Kurdish military leader and commander of the Syrian Democratic Forces (SDF) Mazloum Abdi, in a phone call interview with Asharq Al-Awsat, revealed that US troops have been deployed to new positions in Syria’s east of the Euphrates region.
The deployment, according to Abdi, followed US presidential orders to combat ISIS and protect local oilfields there.
More so, Abdi voiced his reassurance that US troops will defend SDF units against any attack, but noted that the situation in the east Euphrates region is “far more complicated than before.” The scene has been muddied by the presence of Russian, Turkish, Syrian and international troops in the area.
When asked about whether the disappointment felt from the former US decision to withdraw troops from Syria persisted, Abdi replied: “Of course, the sudden American withdrawal created disappointment and distrust in previously made (American) promises.”
“We know that reversing the decision to withdraw was the result of pressure from the American public, Congress, other parties and other friends in the International Coalition forces against ISIS. This made us feel optimistic about having friends.”
“In America, there are those who want to withdraw and there are those who want to stay until peace is achieved in Syria.”
On the other hand, the SDF commander expressed rejection of the Sochi agreement, brokered between Russia and Turkey, accusing Ankara of seeking demographic change.
“Turkey is conducting demographic changes with the primary goal of ethnic cleansing-- we will consider any sympathizer with Turkish plans as a partner in ongoing demographic change and ethnic cleansing operations,” Abdi told Asharq Al-Awsat.
Abdi, accusing Turkey of seeking to eliminate Kurds, recalled the events of Afrin city, where people were terrorized with bombardment and forced into taking refuge in neighboring areas.
When asked about signing a memorandum of understanding with the Syrian regime’s special security adviser Ali Mamlouk, Abdi said that it was long called for.
“We have repeatedly asked the Syrian government to deploy its forces on the border to refute Turkish arguments for the invasion of Syrian territory. Previously, the regime did not respond. But after the last Turkish invasion, it responded positively and we agreed to deploy regime forces at all points of contact between our forces and Turkey’s forces.”
The understanding meant to stave off any SDF-Turkish confrontation was signed under Russian warranty.
In contrast, Russia also insists on reviving the 1998 Adana pact between Turkey and Syria. This pact stipulates that Syria and Turkey must cooperate against the Kurdistan Workers' Party (PKK).
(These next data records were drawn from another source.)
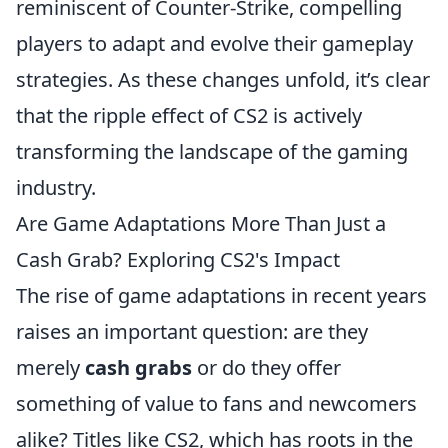
reminiscent of Counter-Strike, compelling
players to adapt and evolve their gameplay
strategies. As these changes unfold, it’s clear
that the ripple effect of CS2 is actively
transforming the landscape of the gaming
industry.
Are Game Adaptations More Than Just a
Cash Grab? Exploring CS2's Impact
The rise of game adaptations in recent years
raises an important question: are they
merely
cash grabs
or do they offer
something of value to fans and newcomers
alike? Titles like CS2, which has roots in the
Speaking on the matter, Abdi said there isn’t a reasonable foundation to execute the pact given that Turkey continues to support the opposition Free Syrian Army.
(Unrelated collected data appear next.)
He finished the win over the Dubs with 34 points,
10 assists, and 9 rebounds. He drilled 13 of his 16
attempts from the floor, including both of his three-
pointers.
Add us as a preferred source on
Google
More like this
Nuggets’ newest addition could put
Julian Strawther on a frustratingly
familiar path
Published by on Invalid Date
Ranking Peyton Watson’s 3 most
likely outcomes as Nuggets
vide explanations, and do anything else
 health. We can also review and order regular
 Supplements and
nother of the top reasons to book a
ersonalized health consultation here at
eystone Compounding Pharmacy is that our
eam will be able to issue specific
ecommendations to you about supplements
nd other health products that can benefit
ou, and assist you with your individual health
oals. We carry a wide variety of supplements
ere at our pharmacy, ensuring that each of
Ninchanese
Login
Overall, he added that the SDF is coordinating with all parties on the ground—Russia and the Syrian regime, and the US-led International Coalition-- to avoid any escalation of violence in the east Euphrates.
On the future of SDF units, he stressed: “Our position is very clear and it is that the SDF are Syrian national forces and part of the Syrian defense system.”
“We want to legitimately be part of the Syrian defense system in post-war Syria.”
Abdi’s statements refute a pro-regime proposal to dissolve the SDF and integrate the group’s fighters into the Syrian army. Instead, he suggests the group becomes one of the army’s large-scale formations with jurisdiction over areas it liberated in northeastern Syria.
“Now, the Turkish invasion has driven up the number of armed and security forces—youth recruitment jumped with the raised state of alertness. The number of SDF fighters is 80,000. We have 30,000 internal security forces. The total number is 110,000 in fighters and security personnel.”
Even though Abdi has backed the SDF’s future semi-autonomy, he said that there are no intentions of replicating the situation in Iraqi Kurdistan.
“The situation is very different from Iraqi Kurdistan, where it is overwhelmingly Kurdish in character.”
“We are in a diverse area where some spots include an Arab majority, such as Deir Ezzour, Raqqa and others. There are no Kurds there,” Abdi explained, adding that there is no separatist drive, but rather the hope for locals to maintain the right to self-administration.